Christian influence has also been significant in the way education is organised and delivered internationally. In the 17th century a pre-Reformation Protestant believer, Comenius, transformed ideas about learning on the basis of his beliefs about God’s creation. His influence extends to schools all over the world today and he is widely acknowledged by secular, as well as Christian, scholars as the founder of modern teaching methods.

It is still true that many teachers are Christians. My hunch is that they are over-represented in the profession. If that’s right, there are tens of thousands of Christian teachers working in our schools. This involvement of Christians in education has been a tremendous blessing to generations of children, our nation as a whole, and continues today.

Of course, there are enormous challenges. The transgender movement is the most extreme example. Research by the think tank Civitas found that one in ten teenagers had either ‘changed gender’ or wanted to do so. A study by Policy Exchange found 40% of secondary schools were going along with pupils’ wishes to socially transition without first seeking parental consent. 62% are not even reliably informing parents.

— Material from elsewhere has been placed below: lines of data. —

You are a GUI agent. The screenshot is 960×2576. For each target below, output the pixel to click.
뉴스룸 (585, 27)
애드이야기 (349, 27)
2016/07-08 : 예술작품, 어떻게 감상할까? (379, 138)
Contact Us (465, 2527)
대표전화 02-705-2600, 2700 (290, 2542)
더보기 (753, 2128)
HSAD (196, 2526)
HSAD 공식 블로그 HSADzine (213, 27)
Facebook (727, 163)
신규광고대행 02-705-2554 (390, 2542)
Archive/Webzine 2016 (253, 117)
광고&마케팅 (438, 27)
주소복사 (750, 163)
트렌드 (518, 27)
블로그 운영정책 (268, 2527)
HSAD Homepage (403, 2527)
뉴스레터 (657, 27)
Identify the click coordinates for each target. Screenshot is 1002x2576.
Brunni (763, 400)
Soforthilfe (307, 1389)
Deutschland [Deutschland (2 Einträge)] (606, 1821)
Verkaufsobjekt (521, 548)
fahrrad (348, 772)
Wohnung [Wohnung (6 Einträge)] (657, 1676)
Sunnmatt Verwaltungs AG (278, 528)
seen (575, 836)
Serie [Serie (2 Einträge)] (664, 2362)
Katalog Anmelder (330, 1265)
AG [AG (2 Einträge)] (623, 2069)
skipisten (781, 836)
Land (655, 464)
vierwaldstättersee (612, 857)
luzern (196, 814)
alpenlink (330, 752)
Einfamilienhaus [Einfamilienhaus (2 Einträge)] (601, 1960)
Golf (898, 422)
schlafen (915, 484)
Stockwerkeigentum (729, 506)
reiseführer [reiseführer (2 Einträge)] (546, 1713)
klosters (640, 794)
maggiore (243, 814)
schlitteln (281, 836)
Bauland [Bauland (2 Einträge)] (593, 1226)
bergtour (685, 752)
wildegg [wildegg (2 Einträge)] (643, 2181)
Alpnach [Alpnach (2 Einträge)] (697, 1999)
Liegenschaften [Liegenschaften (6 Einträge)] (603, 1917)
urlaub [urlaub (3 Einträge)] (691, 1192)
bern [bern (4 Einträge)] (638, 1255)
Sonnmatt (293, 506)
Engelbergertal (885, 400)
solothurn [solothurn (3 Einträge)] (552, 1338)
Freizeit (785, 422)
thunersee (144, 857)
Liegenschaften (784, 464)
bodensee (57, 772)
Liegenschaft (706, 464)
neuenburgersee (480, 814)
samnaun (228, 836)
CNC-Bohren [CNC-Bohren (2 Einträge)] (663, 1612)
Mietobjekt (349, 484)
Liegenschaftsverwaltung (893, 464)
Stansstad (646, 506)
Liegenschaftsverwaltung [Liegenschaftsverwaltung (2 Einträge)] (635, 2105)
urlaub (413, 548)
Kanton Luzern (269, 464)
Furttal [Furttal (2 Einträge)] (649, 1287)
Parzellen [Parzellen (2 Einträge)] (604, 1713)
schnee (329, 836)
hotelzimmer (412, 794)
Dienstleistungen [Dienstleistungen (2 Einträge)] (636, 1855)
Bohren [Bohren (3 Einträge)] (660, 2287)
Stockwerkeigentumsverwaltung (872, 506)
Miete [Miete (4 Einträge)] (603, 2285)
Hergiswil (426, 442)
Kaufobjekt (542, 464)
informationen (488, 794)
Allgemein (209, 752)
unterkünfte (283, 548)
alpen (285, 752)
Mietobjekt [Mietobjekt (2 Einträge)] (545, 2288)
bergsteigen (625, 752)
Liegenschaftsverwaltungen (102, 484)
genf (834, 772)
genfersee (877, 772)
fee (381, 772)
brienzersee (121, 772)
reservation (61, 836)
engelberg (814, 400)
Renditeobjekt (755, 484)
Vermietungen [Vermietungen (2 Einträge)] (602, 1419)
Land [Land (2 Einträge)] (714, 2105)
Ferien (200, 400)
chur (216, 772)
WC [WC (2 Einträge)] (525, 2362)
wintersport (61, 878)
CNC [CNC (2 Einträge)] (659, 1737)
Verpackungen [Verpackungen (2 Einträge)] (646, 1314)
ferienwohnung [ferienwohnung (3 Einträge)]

In the worst cases, teachers use a pupil’s ‘new’ name and pronouns while in school, but use their previous name and pronouns in communication with parents to hide this from them. In this way, children are encouraged to reject their God-given bodies and potentially set on a path towards hormone treatment and even irreversible surgery, which may well leave them infertile and as life-long medical patients. Meanwhile, those who know them best and are most committed to their welfare – their parents – are sometimes frozen out, prevented from protecting them.

Yet this scandal is beginning to be exposed and it is not only Christians who are concerned. There is widespread and growing agreement that something must be done. This is making it easier for Christian teachers to speak out.